Hard on the heels of the ecstatically received London revival of Michael Frayn’s Noises Off (currently playing at the Novello Theatre) comes this hilarious novel. It’s not easy to pull off farce on the printed page when so many of the laughs of the genre generally depend upon physical comedy. In Noises Off, for example, one character hops about the stage like a demented kangaroo, his shoelaces tied together. But just as a filthy joke is made funnier when told by an apparently po-faced academic, so a really silly plot is enlivened when composed by a highly clever author.
Frayn is that man. In the hands of someone less accomplished, the events in Skios would be too improbable, its characterisation too thin, its reliance on that old trope, mistaken identity, just too plain daft. As it is, you can sit back and let the book lap over you like the warm waters surrounding the imaginary Greek isle of the title.
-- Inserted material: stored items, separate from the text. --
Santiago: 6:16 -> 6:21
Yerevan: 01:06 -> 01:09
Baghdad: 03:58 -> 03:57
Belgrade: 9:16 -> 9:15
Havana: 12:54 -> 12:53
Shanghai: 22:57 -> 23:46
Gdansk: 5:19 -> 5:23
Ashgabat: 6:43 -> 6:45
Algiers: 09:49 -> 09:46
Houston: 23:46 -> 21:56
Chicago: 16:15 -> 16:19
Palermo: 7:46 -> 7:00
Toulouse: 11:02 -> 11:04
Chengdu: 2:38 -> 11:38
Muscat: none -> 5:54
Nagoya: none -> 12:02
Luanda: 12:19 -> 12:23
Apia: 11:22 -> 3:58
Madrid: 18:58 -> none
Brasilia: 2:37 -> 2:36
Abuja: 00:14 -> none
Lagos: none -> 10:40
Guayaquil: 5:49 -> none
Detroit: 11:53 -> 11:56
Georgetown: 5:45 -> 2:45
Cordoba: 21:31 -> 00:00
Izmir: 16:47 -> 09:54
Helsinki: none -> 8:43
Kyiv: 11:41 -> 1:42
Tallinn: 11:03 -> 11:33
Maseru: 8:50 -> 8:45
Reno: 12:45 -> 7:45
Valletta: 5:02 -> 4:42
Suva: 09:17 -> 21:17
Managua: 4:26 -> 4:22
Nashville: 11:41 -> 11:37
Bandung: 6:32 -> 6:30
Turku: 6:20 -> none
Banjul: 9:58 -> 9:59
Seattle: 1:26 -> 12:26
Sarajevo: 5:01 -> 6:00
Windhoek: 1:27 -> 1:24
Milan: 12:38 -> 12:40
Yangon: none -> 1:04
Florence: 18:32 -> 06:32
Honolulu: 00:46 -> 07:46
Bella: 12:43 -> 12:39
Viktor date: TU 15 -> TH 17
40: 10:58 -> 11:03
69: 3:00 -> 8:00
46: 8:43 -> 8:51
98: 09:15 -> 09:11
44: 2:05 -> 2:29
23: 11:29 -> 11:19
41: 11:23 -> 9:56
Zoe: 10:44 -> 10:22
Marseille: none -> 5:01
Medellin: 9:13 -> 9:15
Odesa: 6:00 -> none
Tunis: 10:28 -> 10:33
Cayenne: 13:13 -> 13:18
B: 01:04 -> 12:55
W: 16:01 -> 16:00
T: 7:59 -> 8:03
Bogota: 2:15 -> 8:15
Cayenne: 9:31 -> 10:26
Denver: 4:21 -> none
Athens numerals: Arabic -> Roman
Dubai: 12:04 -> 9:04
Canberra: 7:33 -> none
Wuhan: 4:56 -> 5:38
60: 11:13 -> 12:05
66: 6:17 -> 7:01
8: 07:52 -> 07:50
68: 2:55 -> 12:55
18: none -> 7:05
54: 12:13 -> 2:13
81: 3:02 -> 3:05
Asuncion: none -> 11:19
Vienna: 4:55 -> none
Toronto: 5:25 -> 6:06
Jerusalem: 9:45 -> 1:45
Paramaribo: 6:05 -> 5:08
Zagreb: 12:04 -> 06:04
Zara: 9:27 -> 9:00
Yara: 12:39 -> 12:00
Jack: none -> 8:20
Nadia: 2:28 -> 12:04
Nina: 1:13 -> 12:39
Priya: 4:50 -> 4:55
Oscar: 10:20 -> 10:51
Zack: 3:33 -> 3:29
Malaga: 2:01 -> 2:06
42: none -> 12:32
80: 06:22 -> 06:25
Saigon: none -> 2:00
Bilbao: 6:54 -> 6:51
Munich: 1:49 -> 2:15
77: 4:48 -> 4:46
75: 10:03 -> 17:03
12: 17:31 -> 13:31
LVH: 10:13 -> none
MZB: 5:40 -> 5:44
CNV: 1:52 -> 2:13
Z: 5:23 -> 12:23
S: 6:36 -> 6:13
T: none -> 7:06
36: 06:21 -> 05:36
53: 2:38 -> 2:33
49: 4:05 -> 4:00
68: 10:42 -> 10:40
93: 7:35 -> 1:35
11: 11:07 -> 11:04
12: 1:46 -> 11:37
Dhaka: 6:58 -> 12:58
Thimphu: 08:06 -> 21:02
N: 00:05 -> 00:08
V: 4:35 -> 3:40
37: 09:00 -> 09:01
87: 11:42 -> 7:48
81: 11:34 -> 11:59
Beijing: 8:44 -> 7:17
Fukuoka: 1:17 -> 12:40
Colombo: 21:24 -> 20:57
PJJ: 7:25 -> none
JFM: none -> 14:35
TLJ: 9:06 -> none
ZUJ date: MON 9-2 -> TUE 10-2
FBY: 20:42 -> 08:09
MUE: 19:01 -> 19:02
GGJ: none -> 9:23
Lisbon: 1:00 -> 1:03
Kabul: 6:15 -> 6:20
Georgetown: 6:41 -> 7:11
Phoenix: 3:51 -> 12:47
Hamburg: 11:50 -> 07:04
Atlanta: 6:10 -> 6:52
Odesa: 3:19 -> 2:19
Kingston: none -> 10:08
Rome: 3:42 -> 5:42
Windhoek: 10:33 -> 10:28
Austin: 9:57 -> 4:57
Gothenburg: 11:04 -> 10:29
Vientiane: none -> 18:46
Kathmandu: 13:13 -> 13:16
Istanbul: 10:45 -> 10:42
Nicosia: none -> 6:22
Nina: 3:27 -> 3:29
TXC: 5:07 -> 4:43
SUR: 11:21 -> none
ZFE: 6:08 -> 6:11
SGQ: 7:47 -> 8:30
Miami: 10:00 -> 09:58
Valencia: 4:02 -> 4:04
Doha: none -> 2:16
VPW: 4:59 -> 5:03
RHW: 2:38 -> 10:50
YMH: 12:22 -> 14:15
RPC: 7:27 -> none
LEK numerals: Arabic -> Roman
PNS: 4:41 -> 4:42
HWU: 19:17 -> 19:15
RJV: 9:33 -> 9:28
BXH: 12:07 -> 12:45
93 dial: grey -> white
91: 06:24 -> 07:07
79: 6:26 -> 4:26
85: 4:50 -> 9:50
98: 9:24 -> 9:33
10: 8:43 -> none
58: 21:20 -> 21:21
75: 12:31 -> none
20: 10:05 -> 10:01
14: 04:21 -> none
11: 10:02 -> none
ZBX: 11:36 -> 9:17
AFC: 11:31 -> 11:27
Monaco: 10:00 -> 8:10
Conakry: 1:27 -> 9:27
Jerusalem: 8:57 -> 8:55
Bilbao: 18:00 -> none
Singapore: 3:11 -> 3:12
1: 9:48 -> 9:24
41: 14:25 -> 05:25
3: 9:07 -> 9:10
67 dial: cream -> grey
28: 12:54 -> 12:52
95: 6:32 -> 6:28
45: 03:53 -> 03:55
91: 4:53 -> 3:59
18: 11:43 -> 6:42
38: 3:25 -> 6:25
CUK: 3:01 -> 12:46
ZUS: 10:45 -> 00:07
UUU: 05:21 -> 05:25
This is perfect holiday reading, funny and light. The novel’s only flaw is that the story takes a few chapters to get going. Indeed, I began to wonder if we’d ever get out of the airport. But of course the whole point of farce is that everything which possibly could go wrong must go wrong. And things can’t go wrong convincingly unless we first establish what should have been happening had everything gone to plan. Setting up the house of cards takes time and patience, while watching it tumble is quick
work.
A woman who runs what amounts to a luxury cultural holiday camp on the island goes to collect her keynote speaker from his plane. The keynote speaker, pompous and very probably a bit of a bore, lands and goes to the luggage carousel.